Conocía aquella cara: la había visto demasiadas veces como para no advertir la socarronería victoriosa que cargaba mientras el ojo derecho, sin anclaje, se movía hacia el tabique nasal.

– Así que tienes algo bueno -dijo Conde, con voz de hombre dispuesto al asombro, y comenzó a caminar junto al teniente Manuel Palacios.

– ¿Cómo lo sabes?

– Mírate en un espejo -se detuvo bajo las arecas que formaban una pequeña rotonda frente a la casa y observó a Manolo.
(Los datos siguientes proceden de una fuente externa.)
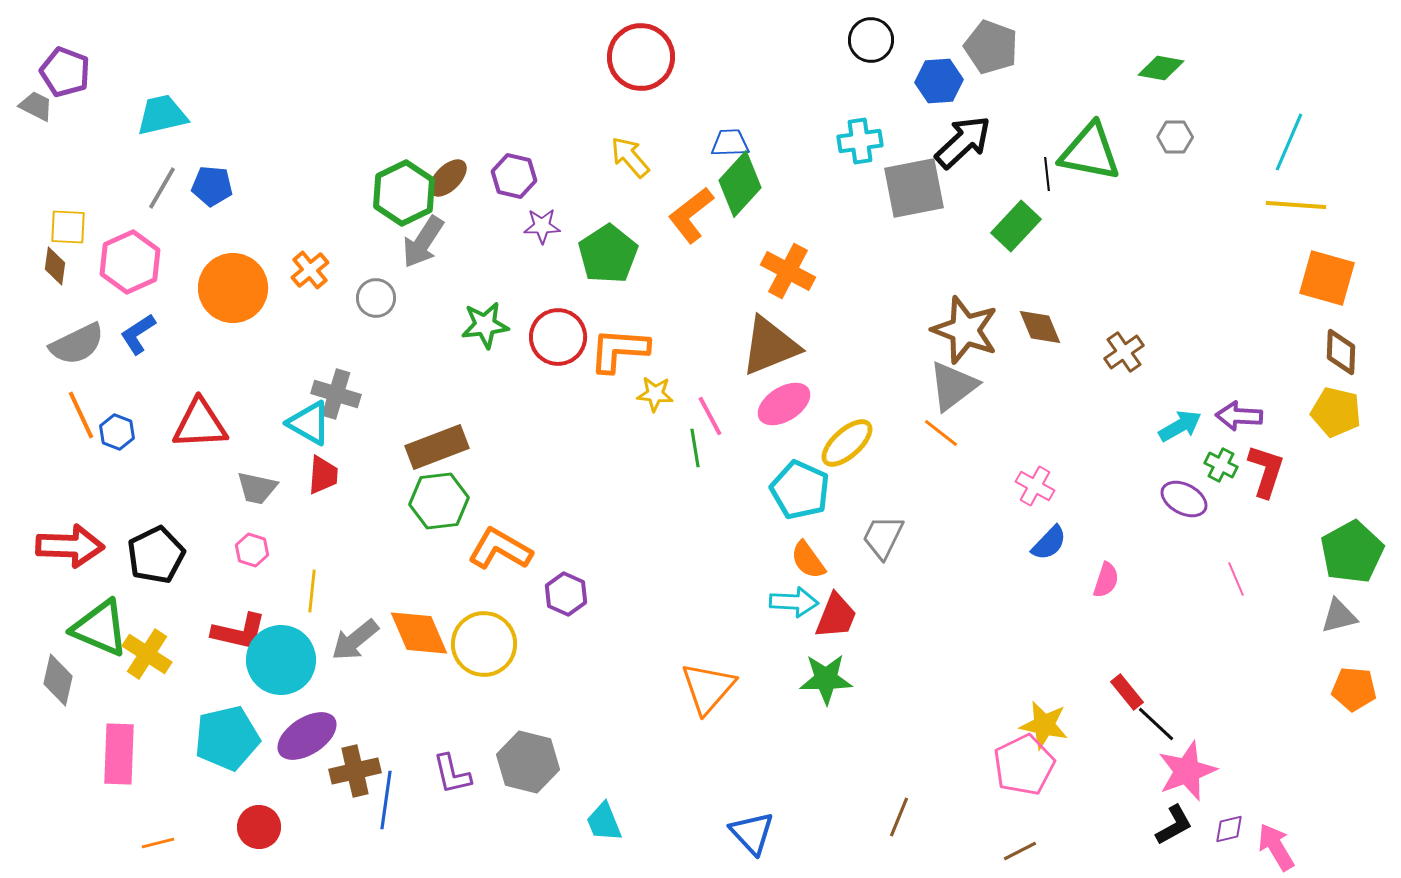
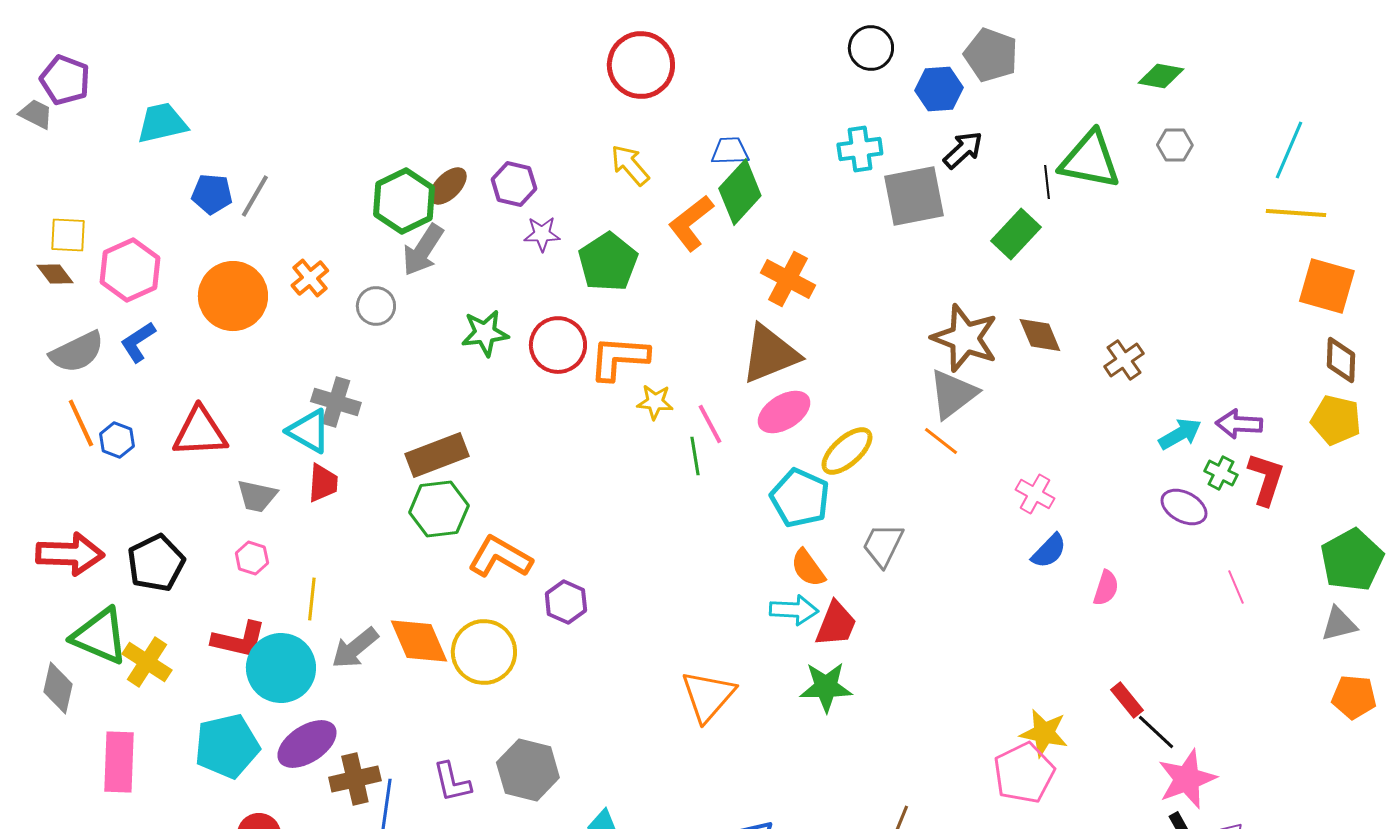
black arrow: (963, 142) -> (963, 150), size x0.7
gray line: (162, 188) -> (255, 196), moved
brown diamond: (55, 266) -> (55, 274), turned -45

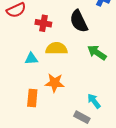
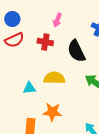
red cross: (43, 23) -> (45, 42), moved

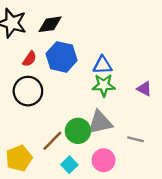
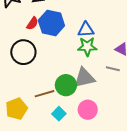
red semicircle: (30, 59) -> (32, 23), moved
gray line: (136, 139) -> (113, 69), moved
brown line: (52, 141) -> (44, 94), turned 30

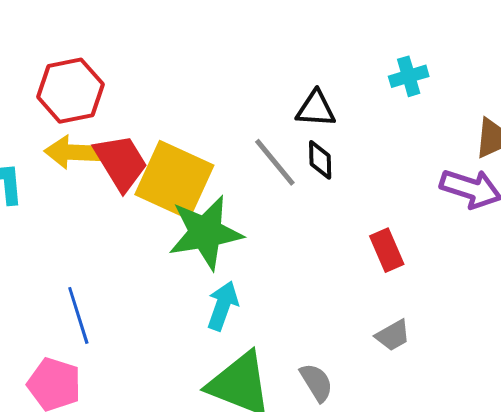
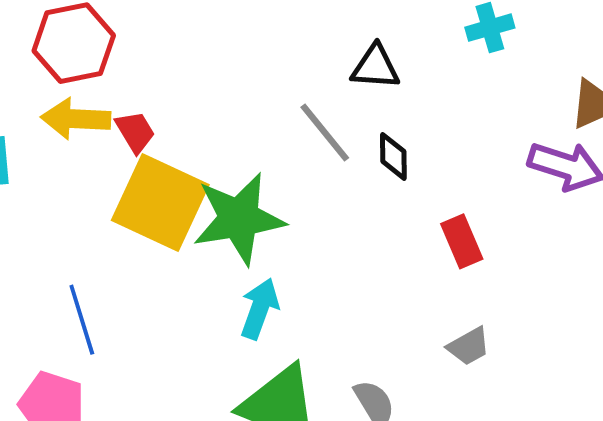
black diamond: (320, 160) -> (393, 156), moved
red trapezoid: (121, 162) -> (135, 132), size x0.6
yellow square: (174, 180) -> (160, 202), moved

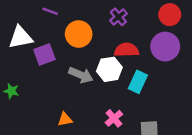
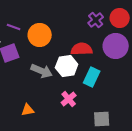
purple line: (50, 11) -> (14, 27), moved
purple cross: (118, 17) -> (96, 20), moved
pink cross: (114, 118) -> (69, 99), moved

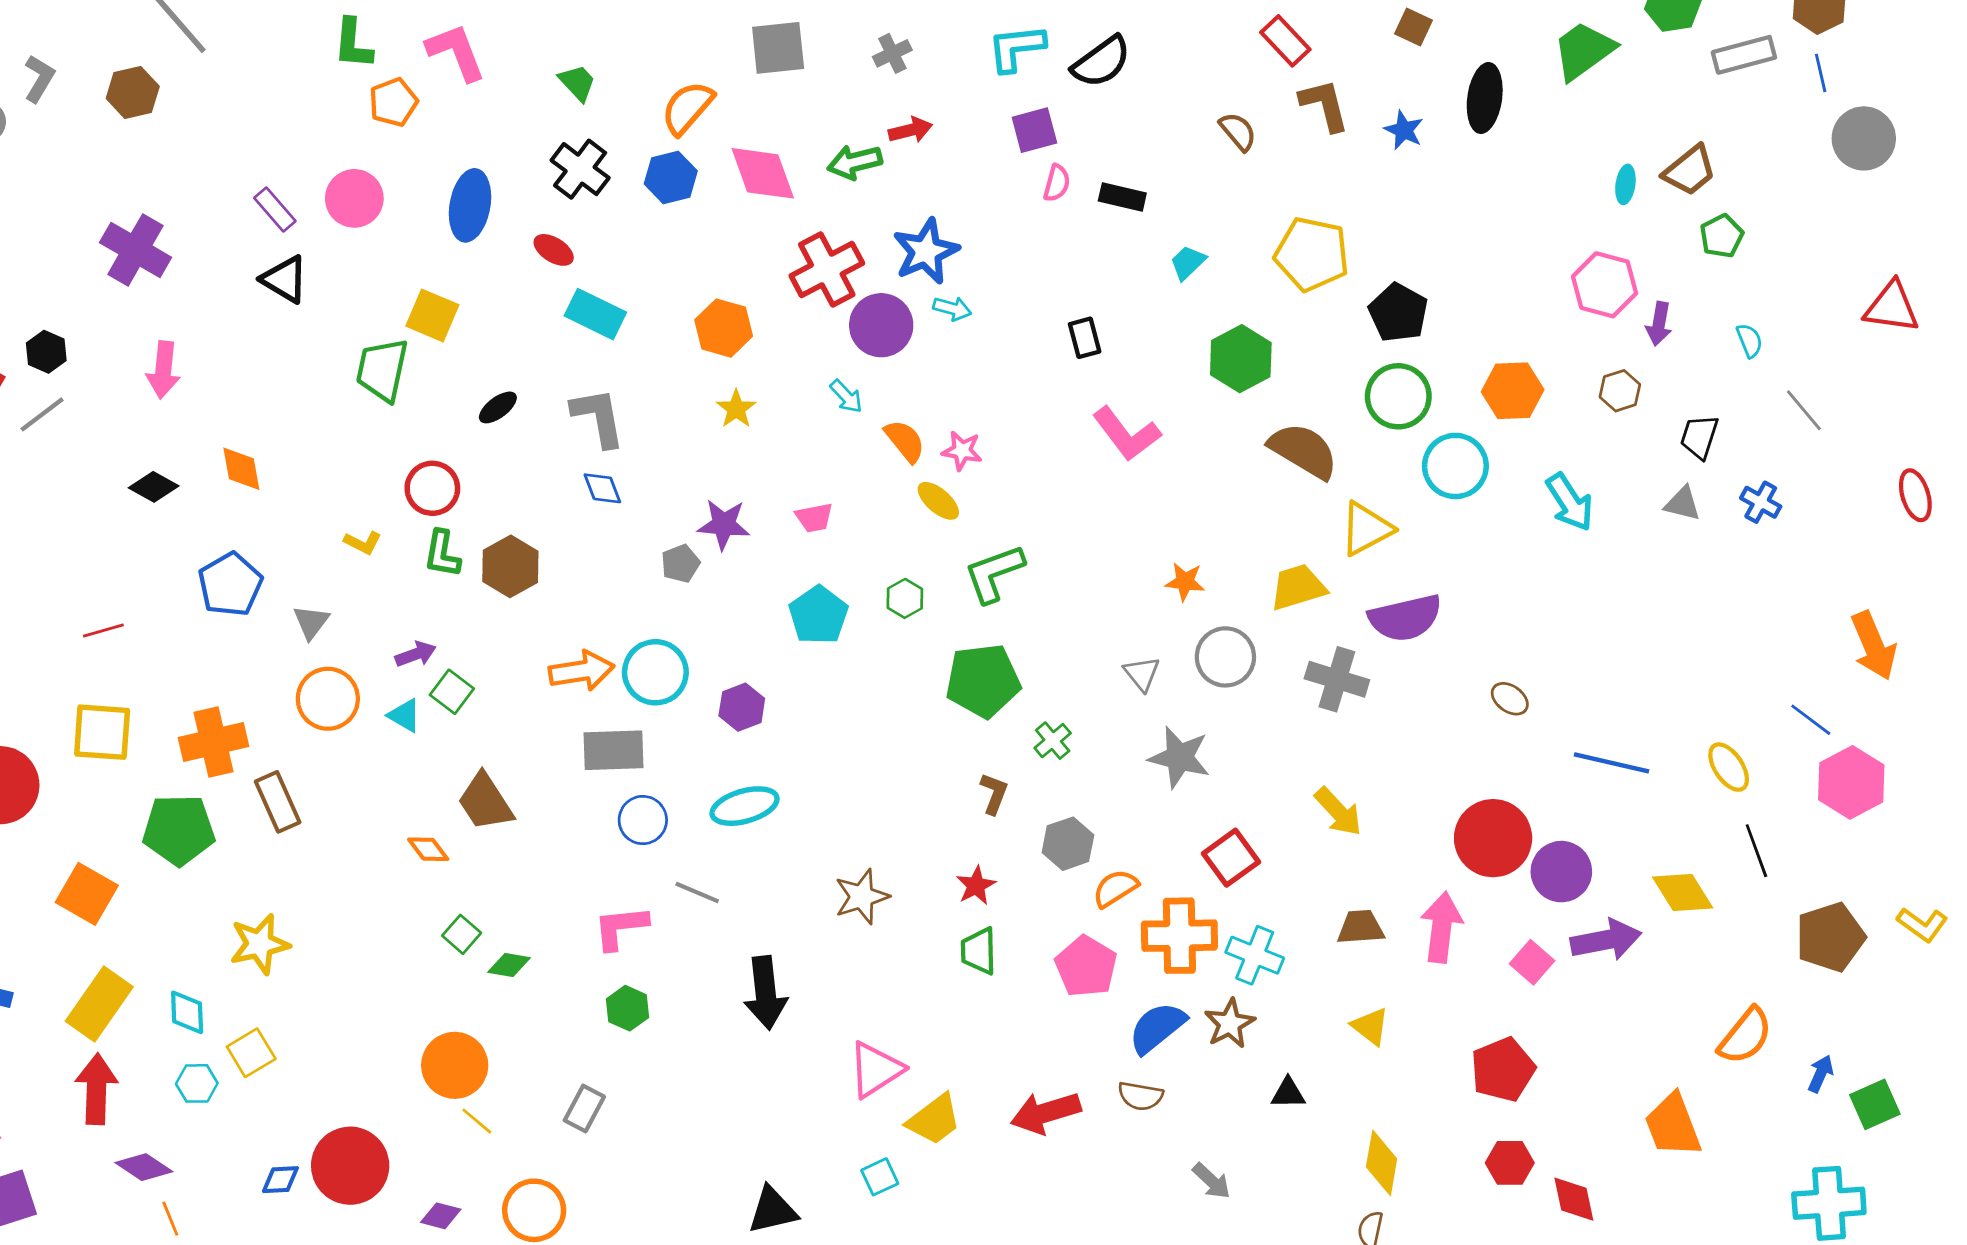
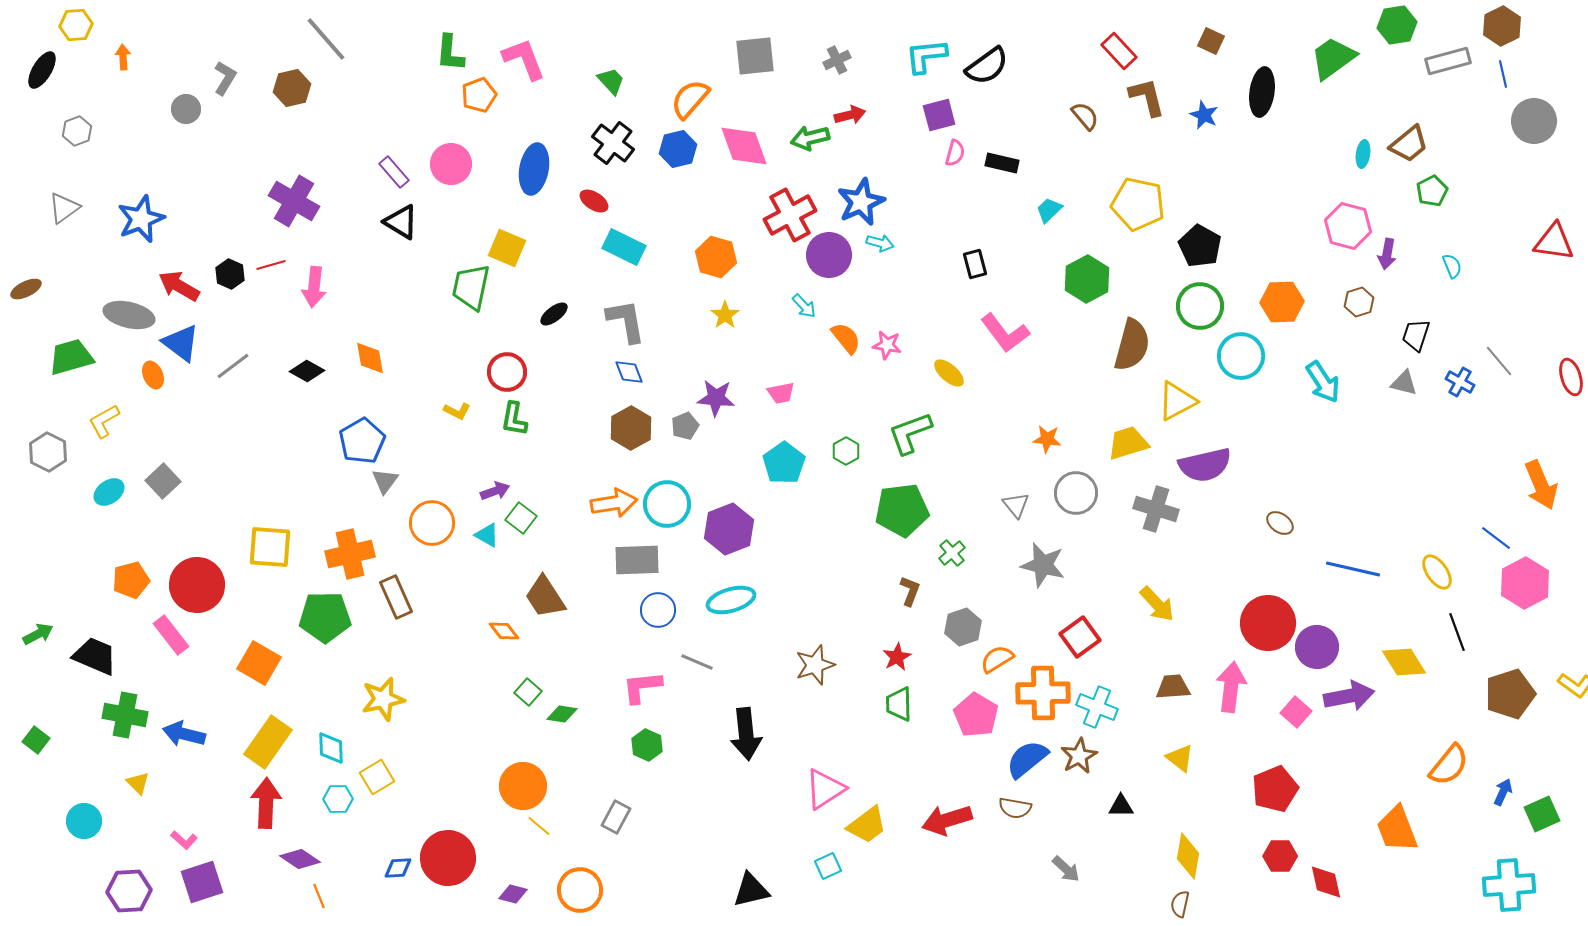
gray line: (1804, 410) -> (1499, 361), moved
gray line: (42, 414) -> (233, 366), moved
brown semicircle: (1303, 451) -> (1132, 345), turned 74
yellow ellipse: (938, 501) -> (949, 373), moved
brown hexagon: (510, 566) -> (631, 428), moved
gray triangle: (311, 622) -> (385, 481), moved
red line: (103, 630) -> (271, 265), moved
purple hexagon: (742, 707) -> (729, 529), size x1.5

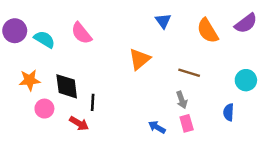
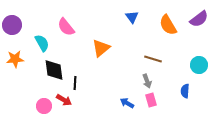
cyan semicircle: (44, 39) -> (42, 43), moved, turned 30
orange triangle: (140, 59) -> (101, 48), moved
orange star: (30, 80) -> (15, 59), moved
pink circle: (44, 109) -> (44, 106), moved

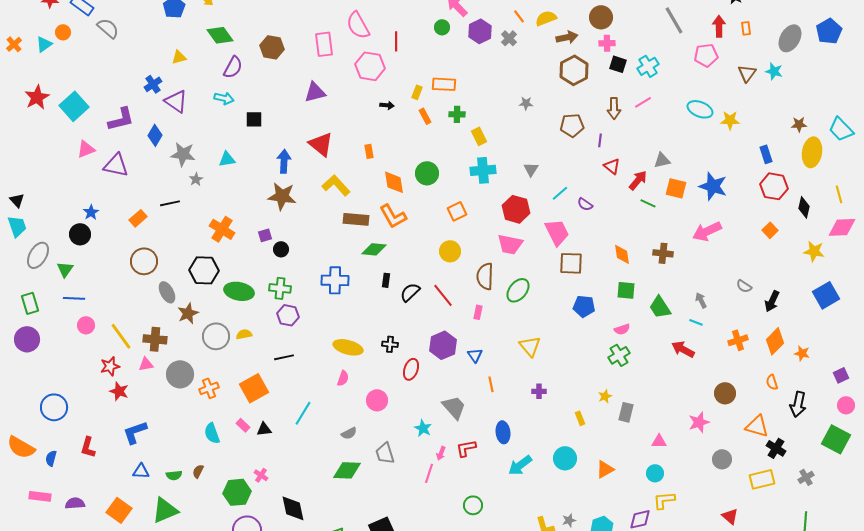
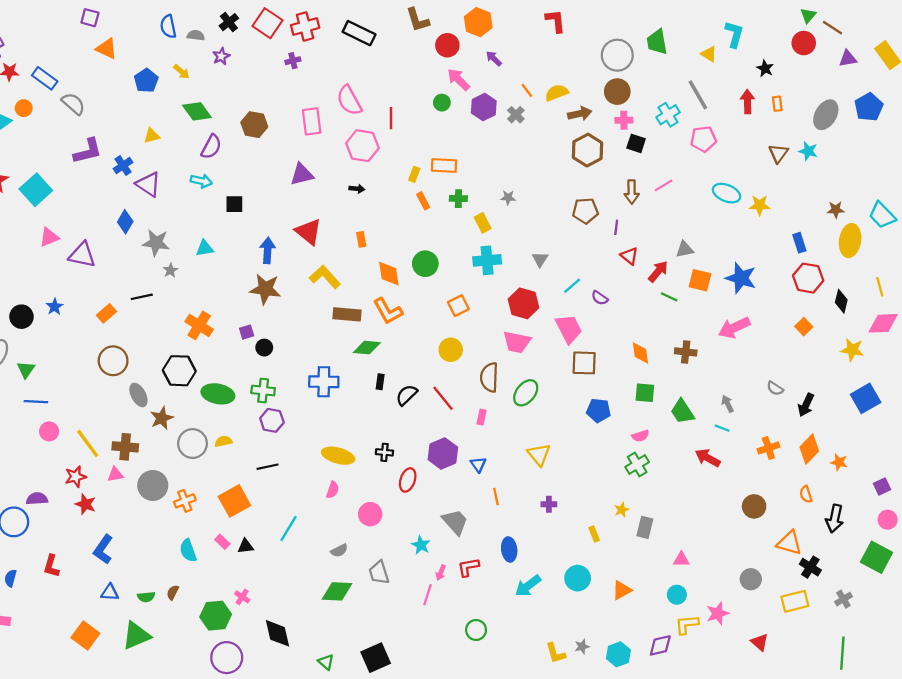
pink pentagon: (706, 55) -> (703, 139), moved
cyan cross: (648, 66) -> (668, 115), moved
gray star: (526, 103) -> (508, 197), moved
black arrow: (387, 105) -> (357, 189), moved
purple L-shape: (121, 119) -> (88, 151), moved
black circle: (80, 234) -> (21, 317), moved
pink star: (699, 422) -> (718, 613), moved
blue L-shape: (135, 432) -> (103, 549), turned -36
purple semicircle: (75, 503) -> (37, 499), moved

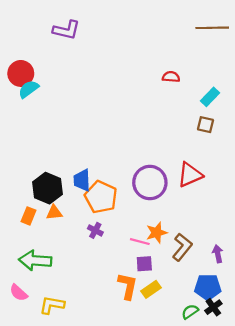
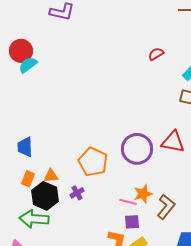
red semicircle: (171, 77) -> (156, 54), turned -35
red triangle: (190, 175) -> (173, 142), turned 35
blue trapezoid: (82, 180) -> (25, 147), moved
black hexagon: (47, 188) -> (45, 196), moved
purple cross: (95, 230) -> (77, 193), moved, turned 32

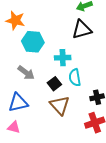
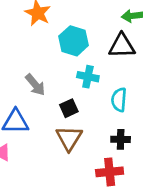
cyan hexagon: (33, 42) -> (74, 41), moved
cyan semicircle: (75, 77) -> (119, 100), moved

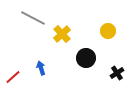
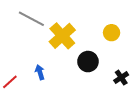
yellow cross: (62, 34) -> (62, 36), size x1.4

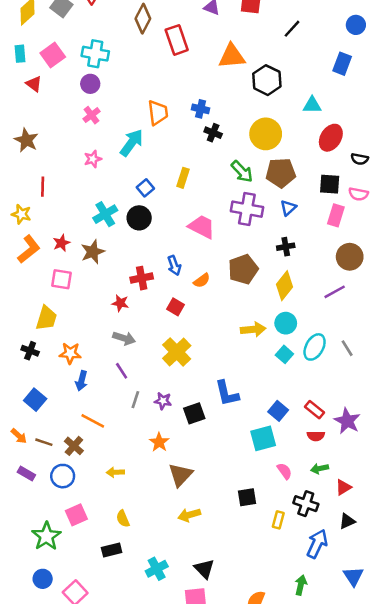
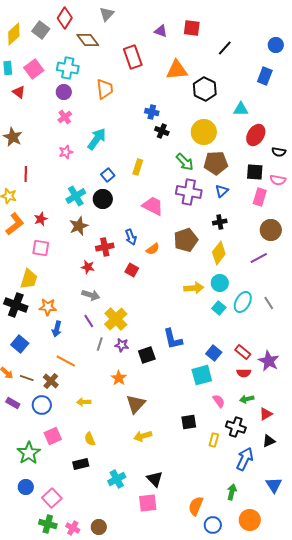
brown diamond: (143, 19) -> (88, 40), moved, turned -65
orange trapezoid: (158, 113) -> (105, 89), moved
brown star: (93, 252) -> (79, 226), moved
black cross: (30, 351) -> (16, 305), size x1.6
yellow cross: (177, 352) -> (116, 319), moved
– Creo que ya el muerto está listo para el entierro -anunció el policía mientras se metía una mano en el bolsillo-. Mira esto.

En la palma de la mano de Manolo, vio el plomo. Conservaba manchas de tierra en las estrías y era de un gris oscuro, que al Conde le resultó taciturno.

– La tierra siguió pariendo. Lo encontramos esta mañana.

– ¿Uno solo? ¿No le dieron dos tiros?

– A lo mejor el otro le atravesó el cuerpo, ¿no?, y sabe Dios adonde fue a dar…

– Sí, puede ser. Y este plomo, ¿ya saben de qué arma es?

– No estamos seguros, pero dice el cabo Fleites que debe de ser de una ametralladora Thompson. Tú sabes que el tipo es experto en balística, pero lo tienen castigado por curda.

– ¿Y ahora castigan a los expertos borrachos? ¿O son los borrachos expertos?

Manolo apenas sonrió.

– Y Hemingway tenía una Thompson. Dice Tenorio que la usó muchas veces para matar tiburones cuando iba de pesquería. Pero eso no es lo mejor: revisamos los inventarios y la Thompson no está entre las armas que se quedaron en la finca, ni estuvo entre las cosas que se llevó la viuda después que el tipo se mató. Por cierto, la dama cargó con todos los cuadros valiosos…

– Y qué tú querías, ¿que también los regalara? Dejó la casa, el barco, todas las mierdas que hay allá dentro.

– ¿Se llevó también la Thompson?

– Habría que averiguar, pero yo he visto esa Thompson. No, no se la tragó la tierra.